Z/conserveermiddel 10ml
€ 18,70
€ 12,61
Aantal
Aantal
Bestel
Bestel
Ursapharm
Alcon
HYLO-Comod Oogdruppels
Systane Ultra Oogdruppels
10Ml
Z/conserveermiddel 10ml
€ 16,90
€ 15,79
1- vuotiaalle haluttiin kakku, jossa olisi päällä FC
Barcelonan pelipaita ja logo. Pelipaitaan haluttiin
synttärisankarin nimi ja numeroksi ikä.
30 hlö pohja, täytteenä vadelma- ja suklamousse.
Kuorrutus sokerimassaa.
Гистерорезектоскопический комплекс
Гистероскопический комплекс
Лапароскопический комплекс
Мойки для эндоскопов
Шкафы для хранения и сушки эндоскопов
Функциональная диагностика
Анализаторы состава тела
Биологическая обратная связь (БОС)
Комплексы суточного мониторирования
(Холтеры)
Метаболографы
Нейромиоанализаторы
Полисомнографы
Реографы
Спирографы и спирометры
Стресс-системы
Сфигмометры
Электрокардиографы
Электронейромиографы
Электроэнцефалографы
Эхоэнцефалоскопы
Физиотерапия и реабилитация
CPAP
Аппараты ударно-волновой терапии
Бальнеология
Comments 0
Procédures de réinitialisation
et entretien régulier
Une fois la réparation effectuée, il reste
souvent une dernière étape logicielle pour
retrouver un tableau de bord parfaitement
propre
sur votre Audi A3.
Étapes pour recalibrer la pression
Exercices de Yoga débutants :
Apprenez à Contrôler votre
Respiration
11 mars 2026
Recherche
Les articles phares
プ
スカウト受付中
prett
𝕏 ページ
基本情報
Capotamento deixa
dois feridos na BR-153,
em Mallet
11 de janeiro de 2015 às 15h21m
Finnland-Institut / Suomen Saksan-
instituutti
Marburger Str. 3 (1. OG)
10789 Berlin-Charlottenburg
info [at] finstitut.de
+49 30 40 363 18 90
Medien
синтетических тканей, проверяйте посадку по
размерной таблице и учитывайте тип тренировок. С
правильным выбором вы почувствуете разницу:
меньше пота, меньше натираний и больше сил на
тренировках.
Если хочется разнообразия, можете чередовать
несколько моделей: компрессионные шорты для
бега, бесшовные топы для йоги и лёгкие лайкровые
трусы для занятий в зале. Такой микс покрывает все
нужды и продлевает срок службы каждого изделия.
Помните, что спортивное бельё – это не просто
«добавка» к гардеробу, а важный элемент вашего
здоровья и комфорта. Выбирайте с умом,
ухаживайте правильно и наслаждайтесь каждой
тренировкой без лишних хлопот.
+ + + +
- **What the task requires**
Please return, exactly as written, the line containing "10789 Berlin-Charlottenburg" and every line after it through the end of the records above, and nothing else.

- **Output below**
10789 Berlin-Charlottenburg
info [at] finstitut.de
+49 30 40 363 18 90
Medien
синтетических тканей, проверяйте посадку по
размерной таблице и учитывайте тип тренировок. С
правильным выбором вы почувствуете разницу:
меньше пота, меньше натираний и больше сил на
тренировках.
Если хочется разнообразия, можете чередовать
несколько моделей: компрессионные шорты для
бега, бесшовные топы для йоги и лёгкие лайкровые
трусы для занятий в зале. Такой микс покрывает все
нужды и продлевает срок службы каждого изделия.
Помните, что спортивное бельё – это не просто
«добавка» к гардеробу, а важный элемент вашего
здоровья и комфорта. Выбирайте с умом,
ухаживайте правильно и наслаждайтесь каждой
тренировкой без лишних хлопот.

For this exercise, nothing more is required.